Access to and Possible Uses of the Individual-Level Data

Although most investigators consider it unlikely or extremely unlikely for their research data to be misused to cause harm to individual research participants (82%) or groups (67%; Figure 1), the majority were at least slightly concerned about the potential harm that could be done to either individual research participants (65%) or groups (63%) if their research data were misused.
Figure 1. Perceived Likelihood and Degree of Potential Harm From Misuse If the Investigators' Individual-Level Deidentified Data Were Publicly Available.

Total number of responses: n = 339–357 per item.
Many (32%–39%) investigators were unsure whether, within the next 10 years, neural data could be reliably used to extract several types of private information. More investigators predicted that neural data could reliably reveal unexpressed emotions (37%) than thought it would not be possible (31%). By contrast, more investigators thought it would not be possible for neural data to reliably show someone is lying (42%), reveal preferences and beliefs (43%), or reveal the content of unexpressed thought (52%) than thought these would be possible (19%, 20%, and 13%, respectively).
Data Sharing Practices for Their NIH Grant
Most investigators thought deidentifying data protects privacy to a great extent (82%), and almost all reported always deidentifying their research data when sharing (94%; Figure 2). Most (over 80%) thought that encrypting data, ensuring proper informed consent, and a data access and governance process would protect privacy at least somewhat. Although 79% of investigators shared data only if participants had properly consented to sharing, roughly half would only share encrypted data or data subject to a data access and governance process. Finally, although recognizing that not sharing their research data would protect participants' privacy, most (69%) still shared their research data.

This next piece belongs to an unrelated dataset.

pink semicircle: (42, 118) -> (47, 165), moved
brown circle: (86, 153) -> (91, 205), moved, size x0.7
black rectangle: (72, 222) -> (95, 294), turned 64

Figure 2. Protections for Sharing Individual-Level Research Data Outside of the Investigators' Research Team.
Total number of responses: n = 312 -327 per item. Other protections listed by investigators were a hospital firewall (n = 1) and not sharing variables with small cell counts (n = 1).
When considering direct requests for individual-level deidentified data by other researchers, almost all check whether the proposed reuse is consistent with the study's consent forms (94%) and/or may cause harms (86%; Figure 3). Most also check the requestor's credentials (81%), the rigor and social value of the proposed reuse (80%), and the requestor's information technology security systems (66%). About 34% of those who will share their research data on archives did not know whether the factors listed above would be assessed before users could access their research data.

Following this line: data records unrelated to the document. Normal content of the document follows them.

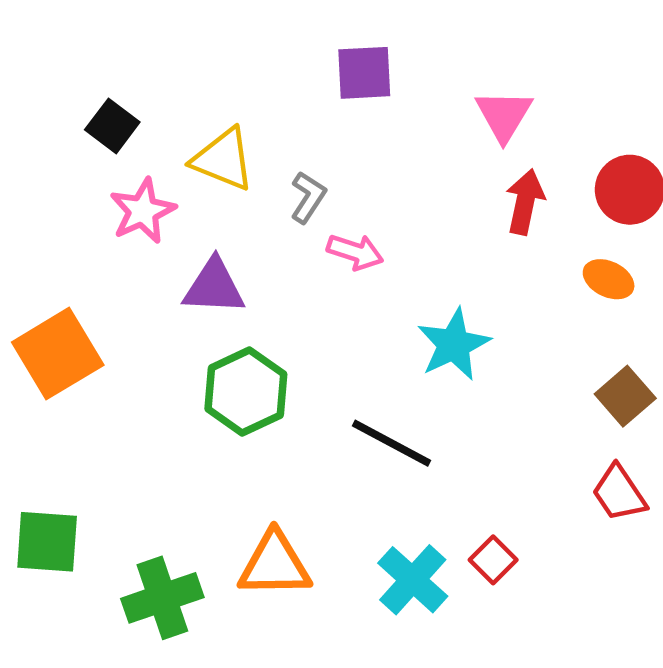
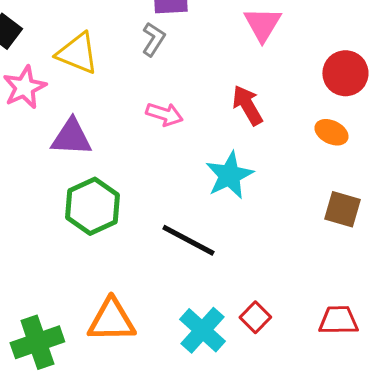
gray L-shape: (308, 197) -> (153, 39), moved
red arrow: (525, 202) -> (247, 105), moved, turned -42
brown square: (625, 396) -> (342, 209), turned -33
red trapezoid: (619, 493) -> (338, 320), moved, turned 123

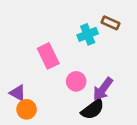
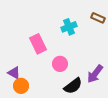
brown rectangle: (110, 23) -> (98, 18), moved
purple arrow: (103, 89) -> (95, 74), moved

Figure 3. Factors That Are Assessed to Determine Whether Individual-Level Deidentified Data Will Be Shared After the Study Has Ended.
Total number of responses: n = 311-329 per item. *N = 85 -91 respondents indicated that their data would not be shared on archives; this table represents the proportion of the remaining respondents. Under “other” respondents listed: whether the proposed use overlaps with what their own research team is still planning to analyze themselves (concern about scooping their work; n = 2) and whether they would be offered authorship on any publications resulting from their data (n=1). Others require institutional review board and/or institutional approval (n = 3), a data sharing agreement (n = 5), or consideration of what the authorities consider appropriate factors (n = 2). Finally, some said their willingness to share data depends on the technical feasibility of sharing (e.g., given the size of data files, n = 1), whether they have a clear understanding of how the data may be reused (n = 1), and the requestor's commitment to not share the data further or use it for purposes other than the proposed use (n = 1).
Beyond sharing with other researchers, most investigators indicated that NIH (77%) and committees that review or monitor their study, for example, Data and Safety Monitoring Board or IRB (75%), had access to their deidentified data or would be granted access on request (Table 2).
The Perceived Value of Data Sharing
The majority either strongly support (49%) or somewhat support (35%) efforts in neuroscience and mental health to increase sharing of deidentified individual-level data (Table 3). Fifty-seven percent of investigators sometimes used data collected and shared by others to conduct research, whereas 20% did this often. Nine percent had never shared their own data with other researchers.
Table 3.
Perspectives on the Value of Data Sharing and the Need for Additional Guidance

Barriers to Data Sharing
Almost 80% of investigators rated all the potential barriers listed in the survey as at least a slight barrier to increased data sharing (Figure 4). The barriers rated as large or huge by most respondents were limited standardization and norms for data acquisition, formatting, and description (67%); heterogeneity of data types (66%); the costs and time involved in data sharing (66%); limited interpretation of the data without understanding the context in which it was collected (60%); and lack of incentives for investigators to share data (57%).
Figure 4. Perceived Current Barriers to Increased Sharing of Deidentified Individual-Level Data in Their Field.
Total number of responses: n = 309–323 per item. Other barriers to sharing data noted by investigators included unclear guidelines about data sharing (n = 1), the lack of requirements to share data (n = 1), the need for data sharing agreements or material transfer agreements (n = 2), and international restrictions. (n = 1) Furthermore, an inopportune timing of data sharing may be a barrier (n = 2). Finally, investigators raised concerns about unfairness in who contributes and who benefits from data sharing (n = 4) and specifically warned against placing undue burdens on junior scientists, those who are less politically connected, and scientists of color (n = 2). EU = European Union; GDPR = General Data Protection Regulation.
Need for More Guidance
Almost all investigators thought additional guidance or best practices were needed relating to sharing human research data (97%; Table 3). Best practices for informed consent for data sharing (77%) as well as standards and norms for data acquisition, common data elements, data formatting, data annotation, data deidentification, and/or technical specifications of devices (76%) were most called for.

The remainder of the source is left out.